From 2006, the college has worked in association with Bishop Grosseteste which provide validation for University level courses.

In February 2008 the college became the only further education college in the area to provide AS and A2 levels, when Peterborough Regional College announced that it would be focusing on becoming a non-academic vocational college. The same year, the college developed a sixth form academy for A-Level study.

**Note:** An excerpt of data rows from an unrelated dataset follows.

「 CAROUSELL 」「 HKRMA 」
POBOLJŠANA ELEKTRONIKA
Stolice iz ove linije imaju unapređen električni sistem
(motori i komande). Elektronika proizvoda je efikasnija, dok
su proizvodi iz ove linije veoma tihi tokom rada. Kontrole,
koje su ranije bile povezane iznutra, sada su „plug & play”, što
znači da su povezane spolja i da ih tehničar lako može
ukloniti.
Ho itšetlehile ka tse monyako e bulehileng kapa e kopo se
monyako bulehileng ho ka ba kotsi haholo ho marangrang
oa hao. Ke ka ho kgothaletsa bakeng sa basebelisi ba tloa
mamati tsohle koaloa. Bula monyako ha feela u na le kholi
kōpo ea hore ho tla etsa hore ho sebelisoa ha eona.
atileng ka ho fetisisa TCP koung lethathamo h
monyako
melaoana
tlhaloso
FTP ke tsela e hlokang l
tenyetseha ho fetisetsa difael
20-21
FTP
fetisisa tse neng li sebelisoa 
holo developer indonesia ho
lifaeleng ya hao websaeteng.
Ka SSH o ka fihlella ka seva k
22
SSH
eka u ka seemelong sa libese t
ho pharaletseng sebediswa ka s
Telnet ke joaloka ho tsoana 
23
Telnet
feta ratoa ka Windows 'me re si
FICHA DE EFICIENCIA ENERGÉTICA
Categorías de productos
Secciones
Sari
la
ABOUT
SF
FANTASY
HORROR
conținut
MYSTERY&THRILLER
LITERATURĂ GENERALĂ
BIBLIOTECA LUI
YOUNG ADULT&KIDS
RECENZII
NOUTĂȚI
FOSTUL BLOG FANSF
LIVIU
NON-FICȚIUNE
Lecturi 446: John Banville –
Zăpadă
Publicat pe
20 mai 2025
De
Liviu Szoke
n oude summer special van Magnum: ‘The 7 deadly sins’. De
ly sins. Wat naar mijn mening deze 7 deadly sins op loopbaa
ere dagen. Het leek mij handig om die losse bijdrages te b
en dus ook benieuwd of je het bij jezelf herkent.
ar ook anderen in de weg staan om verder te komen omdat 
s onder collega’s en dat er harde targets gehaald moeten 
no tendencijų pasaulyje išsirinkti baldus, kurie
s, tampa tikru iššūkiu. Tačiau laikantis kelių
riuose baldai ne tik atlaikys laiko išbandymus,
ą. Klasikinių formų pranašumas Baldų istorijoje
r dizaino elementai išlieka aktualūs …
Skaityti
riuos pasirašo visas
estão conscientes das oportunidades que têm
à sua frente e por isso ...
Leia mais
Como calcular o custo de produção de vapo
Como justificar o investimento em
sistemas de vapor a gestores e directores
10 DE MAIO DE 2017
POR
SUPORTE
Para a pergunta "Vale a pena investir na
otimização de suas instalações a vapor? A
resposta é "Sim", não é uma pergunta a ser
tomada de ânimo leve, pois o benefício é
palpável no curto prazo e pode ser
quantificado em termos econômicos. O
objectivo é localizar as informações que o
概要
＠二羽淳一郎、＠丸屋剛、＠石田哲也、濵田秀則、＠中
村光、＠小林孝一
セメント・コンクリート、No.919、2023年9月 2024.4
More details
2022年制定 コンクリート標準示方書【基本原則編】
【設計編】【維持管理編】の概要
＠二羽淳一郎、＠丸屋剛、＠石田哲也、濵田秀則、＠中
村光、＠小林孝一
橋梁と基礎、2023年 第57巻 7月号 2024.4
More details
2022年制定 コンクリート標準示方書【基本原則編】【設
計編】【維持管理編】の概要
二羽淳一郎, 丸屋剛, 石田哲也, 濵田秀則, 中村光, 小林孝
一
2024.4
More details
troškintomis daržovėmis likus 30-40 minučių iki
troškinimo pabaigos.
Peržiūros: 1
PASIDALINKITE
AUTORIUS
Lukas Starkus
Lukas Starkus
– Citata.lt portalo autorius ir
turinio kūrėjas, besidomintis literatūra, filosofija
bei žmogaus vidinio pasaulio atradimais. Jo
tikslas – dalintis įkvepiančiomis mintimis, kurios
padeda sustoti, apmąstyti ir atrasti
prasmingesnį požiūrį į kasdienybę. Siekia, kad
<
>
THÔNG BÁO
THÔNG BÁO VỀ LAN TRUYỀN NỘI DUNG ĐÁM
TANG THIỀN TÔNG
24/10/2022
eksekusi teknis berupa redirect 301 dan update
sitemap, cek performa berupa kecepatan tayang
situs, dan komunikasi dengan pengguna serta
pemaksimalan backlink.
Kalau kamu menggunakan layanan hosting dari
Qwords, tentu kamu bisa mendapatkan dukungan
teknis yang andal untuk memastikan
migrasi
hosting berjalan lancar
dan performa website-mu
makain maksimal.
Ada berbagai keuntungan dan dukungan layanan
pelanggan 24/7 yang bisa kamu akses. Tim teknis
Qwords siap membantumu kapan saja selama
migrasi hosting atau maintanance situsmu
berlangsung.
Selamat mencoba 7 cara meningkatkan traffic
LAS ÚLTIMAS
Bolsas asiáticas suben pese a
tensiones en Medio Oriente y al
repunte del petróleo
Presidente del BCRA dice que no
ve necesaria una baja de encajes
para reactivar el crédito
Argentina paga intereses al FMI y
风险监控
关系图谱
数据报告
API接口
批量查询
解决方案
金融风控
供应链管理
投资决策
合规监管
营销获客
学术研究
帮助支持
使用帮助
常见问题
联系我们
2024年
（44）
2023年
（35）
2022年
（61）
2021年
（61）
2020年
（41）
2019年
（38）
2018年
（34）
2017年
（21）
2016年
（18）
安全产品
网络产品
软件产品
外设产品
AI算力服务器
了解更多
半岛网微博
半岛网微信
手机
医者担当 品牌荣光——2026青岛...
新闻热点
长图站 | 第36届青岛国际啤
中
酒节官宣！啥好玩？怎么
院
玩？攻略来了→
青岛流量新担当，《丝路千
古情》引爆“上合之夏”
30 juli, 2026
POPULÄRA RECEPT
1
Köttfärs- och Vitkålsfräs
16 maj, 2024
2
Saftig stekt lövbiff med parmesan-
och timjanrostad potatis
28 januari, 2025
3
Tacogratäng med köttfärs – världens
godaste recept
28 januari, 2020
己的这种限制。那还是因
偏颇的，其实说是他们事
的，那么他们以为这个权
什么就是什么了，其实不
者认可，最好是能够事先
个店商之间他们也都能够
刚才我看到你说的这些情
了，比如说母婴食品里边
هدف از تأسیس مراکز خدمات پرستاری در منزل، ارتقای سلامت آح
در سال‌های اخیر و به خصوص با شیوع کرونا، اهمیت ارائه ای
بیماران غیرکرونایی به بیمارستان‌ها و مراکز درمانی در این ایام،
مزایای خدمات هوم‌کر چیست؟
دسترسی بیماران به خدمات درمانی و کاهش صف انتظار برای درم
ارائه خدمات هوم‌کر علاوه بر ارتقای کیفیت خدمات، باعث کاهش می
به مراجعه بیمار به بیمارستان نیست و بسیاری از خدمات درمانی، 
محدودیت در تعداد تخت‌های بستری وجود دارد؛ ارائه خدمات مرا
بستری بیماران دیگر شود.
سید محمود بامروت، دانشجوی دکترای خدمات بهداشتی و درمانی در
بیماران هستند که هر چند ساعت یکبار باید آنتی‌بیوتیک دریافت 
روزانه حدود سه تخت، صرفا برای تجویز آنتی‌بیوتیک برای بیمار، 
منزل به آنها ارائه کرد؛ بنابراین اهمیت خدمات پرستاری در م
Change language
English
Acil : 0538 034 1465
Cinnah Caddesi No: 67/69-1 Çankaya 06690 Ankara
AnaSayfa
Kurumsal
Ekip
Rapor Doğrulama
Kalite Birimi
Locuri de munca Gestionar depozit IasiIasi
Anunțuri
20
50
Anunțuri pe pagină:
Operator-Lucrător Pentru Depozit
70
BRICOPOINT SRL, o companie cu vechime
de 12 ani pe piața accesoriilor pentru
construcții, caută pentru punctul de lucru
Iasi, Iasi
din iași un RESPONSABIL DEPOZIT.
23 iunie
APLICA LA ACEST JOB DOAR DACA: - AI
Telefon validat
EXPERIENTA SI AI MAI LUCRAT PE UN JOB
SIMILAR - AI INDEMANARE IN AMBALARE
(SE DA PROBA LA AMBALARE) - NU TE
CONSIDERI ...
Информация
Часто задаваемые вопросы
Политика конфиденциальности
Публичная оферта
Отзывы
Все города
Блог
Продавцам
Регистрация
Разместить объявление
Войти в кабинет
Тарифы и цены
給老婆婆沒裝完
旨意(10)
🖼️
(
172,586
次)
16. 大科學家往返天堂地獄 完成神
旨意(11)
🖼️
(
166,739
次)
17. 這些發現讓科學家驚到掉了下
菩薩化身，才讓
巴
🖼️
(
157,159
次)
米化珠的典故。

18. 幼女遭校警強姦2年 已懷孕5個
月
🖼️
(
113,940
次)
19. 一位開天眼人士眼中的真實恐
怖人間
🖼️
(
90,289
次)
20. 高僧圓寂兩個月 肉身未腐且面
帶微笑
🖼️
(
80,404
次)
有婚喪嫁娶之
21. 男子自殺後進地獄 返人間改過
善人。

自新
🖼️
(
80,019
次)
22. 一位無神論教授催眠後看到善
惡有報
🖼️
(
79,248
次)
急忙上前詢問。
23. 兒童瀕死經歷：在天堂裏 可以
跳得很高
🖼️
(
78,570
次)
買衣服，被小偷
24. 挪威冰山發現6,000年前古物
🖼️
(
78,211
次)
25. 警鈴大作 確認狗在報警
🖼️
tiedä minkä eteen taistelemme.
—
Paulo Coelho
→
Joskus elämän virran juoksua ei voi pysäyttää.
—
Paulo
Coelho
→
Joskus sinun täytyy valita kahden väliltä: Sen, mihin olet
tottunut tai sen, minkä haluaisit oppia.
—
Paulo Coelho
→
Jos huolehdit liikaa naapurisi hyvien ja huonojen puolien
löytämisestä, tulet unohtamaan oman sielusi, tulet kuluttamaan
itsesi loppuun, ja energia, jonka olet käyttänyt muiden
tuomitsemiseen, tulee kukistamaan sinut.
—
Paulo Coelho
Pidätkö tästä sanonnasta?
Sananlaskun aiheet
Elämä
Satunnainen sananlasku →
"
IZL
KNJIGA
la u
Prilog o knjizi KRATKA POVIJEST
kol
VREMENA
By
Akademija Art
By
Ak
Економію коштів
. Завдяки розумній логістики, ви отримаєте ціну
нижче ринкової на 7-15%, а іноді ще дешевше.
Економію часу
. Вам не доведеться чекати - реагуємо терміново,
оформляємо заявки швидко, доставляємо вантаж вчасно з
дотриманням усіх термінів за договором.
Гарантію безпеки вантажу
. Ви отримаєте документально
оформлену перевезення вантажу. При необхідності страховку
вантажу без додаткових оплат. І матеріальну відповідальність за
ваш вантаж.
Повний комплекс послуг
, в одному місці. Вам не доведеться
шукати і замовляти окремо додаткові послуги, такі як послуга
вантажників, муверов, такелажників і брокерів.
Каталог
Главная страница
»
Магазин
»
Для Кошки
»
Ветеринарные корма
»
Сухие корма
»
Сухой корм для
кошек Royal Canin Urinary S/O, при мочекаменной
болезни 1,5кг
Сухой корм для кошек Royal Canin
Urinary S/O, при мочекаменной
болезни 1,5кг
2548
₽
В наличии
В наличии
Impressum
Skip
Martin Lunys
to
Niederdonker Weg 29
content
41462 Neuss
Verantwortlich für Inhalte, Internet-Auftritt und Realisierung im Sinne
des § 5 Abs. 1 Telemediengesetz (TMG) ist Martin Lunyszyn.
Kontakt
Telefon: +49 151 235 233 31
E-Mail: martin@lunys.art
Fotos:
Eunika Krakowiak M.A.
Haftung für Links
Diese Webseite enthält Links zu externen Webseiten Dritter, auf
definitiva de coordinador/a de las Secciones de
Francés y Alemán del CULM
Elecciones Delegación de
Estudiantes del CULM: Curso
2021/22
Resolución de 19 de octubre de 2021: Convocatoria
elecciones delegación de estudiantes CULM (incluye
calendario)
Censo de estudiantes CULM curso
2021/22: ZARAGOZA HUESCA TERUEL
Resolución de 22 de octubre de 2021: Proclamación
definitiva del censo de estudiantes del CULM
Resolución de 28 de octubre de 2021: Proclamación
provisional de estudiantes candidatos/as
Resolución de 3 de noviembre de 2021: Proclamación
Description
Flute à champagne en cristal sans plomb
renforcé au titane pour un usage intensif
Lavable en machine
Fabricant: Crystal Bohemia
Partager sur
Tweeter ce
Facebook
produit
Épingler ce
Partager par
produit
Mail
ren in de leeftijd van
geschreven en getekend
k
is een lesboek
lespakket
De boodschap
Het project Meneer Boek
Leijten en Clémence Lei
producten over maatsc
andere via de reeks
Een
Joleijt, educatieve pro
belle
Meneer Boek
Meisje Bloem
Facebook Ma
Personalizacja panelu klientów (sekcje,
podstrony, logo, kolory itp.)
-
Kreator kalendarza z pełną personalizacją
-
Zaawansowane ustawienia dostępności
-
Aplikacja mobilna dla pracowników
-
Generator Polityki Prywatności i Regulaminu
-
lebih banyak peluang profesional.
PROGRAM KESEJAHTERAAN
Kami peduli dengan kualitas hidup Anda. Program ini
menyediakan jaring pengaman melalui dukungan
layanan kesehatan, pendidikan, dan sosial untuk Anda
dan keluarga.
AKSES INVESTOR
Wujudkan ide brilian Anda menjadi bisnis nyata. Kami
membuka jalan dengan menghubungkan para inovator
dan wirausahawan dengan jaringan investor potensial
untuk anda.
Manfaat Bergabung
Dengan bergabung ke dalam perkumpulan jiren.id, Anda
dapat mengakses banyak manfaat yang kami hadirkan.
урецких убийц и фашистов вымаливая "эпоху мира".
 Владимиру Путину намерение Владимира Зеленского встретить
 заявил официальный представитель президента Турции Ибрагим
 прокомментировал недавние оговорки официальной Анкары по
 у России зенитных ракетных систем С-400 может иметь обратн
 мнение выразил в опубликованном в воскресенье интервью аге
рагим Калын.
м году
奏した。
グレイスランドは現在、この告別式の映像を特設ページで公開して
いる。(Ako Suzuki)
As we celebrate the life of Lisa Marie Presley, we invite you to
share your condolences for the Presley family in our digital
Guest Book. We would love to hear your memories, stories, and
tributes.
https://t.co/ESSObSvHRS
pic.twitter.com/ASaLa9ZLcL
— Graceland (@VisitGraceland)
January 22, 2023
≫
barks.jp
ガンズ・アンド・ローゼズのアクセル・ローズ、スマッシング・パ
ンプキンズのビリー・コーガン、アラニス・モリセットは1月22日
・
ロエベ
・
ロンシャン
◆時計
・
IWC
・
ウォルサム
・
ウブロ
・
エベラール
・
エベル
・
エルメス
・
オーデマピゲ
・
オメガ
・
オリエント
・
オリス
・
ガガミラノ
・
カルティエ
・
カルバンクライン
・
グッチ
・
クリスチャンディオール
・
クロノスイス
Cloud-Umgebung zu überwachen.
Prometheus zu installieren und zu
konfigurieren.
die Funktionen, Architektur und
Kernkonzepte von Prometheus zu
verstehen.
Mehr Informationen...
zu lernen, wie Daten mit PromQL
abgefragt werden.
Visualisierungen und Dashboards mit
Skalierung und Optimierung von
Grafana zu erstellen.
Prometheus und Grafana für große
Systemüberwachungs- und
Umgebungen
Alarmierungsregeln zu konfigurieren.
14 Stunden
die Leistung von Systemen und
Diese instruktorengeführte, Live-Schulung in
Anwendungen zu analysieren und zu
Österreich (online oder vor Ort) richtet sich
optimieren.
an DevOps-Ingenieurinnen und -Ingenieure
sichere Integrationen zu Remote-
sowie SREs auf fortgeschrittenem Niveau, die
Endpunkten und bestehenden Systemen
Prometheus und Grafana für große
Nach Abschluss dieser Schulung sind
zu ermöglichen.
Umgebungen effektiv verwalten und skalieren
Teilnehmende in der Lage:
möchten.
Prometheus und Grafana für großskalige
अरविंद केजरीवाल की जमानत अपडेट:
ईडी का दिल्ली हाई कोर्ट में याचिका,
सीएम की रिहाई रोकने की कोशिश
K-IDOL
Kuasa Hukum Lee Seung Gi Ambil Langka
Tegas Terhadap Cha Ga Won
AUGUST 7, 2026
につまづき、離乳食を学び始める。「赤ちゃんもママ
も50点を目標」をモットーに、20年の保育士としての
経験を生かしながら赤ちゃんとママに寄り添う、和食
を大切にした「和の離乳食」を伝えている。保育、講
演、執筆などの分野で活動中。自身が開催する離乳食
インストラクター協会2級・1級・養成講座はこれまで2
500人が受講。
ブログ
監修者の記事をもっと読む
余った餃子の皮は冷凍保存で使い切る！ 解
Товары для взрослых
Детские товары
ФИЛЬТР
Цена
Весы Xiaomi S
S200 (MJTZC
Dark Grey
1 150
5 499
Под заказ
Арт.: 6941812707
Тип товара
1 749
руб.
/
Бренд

NCS was awarded Beacon status in 2009.

In 2014, the college collaborated with Stamford A.F.C. on the establishment of the Borderville Sports Centre on land provided by the Burghley Estate, at Borderville on Ryhall Road, north of town.

==Ofsted==
In 2006, Ofsted rated NCS as Grade 2 "Good", including effectiveness of provision, capacity to improve, achievements and standards, quality of provision and leadership as well as management

Some key areas were identified for improvement; milestones towards completion of targets were not specific enough or linked to quantifiable indicators to enable a clear and detailed view of progress. It was stated that the college needed to improve retention rates, the planning for and the development of learning and the quality of its self-assessment.

Since the 2006 Ofsted inspection, the problems have been rectified, as was noted in the annual assessment visit of 2007.

==Notable alumni==
- David Malinowski – BAFTA and Oscar winning special effects make-up artist.